Work instruction >> Once the line containing "מתעניינים בקשר ישיר וקבוע?…" is found in the records below, return it and each following line exactly, up to and including the line containing "Dış Mekan Saatleri", and nothing else.
#### Materials provided ####
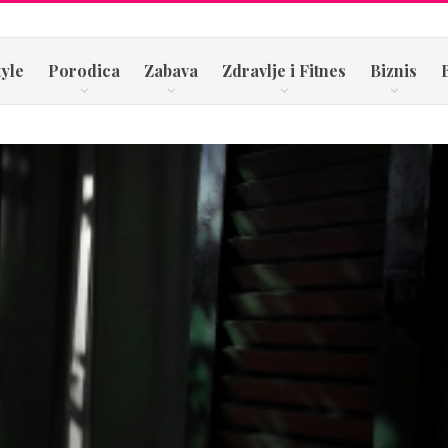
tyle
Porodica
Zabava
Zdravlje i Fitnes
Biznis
####
#### Materials provided ####
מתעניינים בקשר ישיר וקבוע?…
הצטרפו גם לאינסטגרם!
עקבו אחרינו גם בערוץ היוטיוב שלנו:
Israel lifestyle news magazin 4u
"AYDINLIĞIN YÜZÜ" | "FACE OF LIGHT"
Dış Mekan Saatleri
####
#### Materials provided ####
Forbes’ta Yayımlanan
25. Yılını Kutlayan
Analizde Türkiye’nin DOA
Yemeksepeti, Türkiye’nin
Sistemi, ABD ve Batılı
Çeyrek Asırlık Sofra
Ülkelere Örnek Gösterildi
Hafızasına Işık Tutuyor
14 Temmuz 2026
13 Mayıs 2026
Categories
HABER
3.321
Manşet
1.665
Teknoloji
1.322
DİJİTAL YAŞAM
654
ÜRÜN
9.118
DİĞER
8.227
####
Written response >>
מתעניינים בקשר ישיר וקבוע?…
הצטרפו גם לאינסטגרם!
עקבו אחרינו גם בערוץ היוטיוב שלנו:
Israel lifestyle news magazin 4u
"AYDINLIĞIN YÜZÜ" | "FACE OF LIGHT"
Dış Mekan Saatleri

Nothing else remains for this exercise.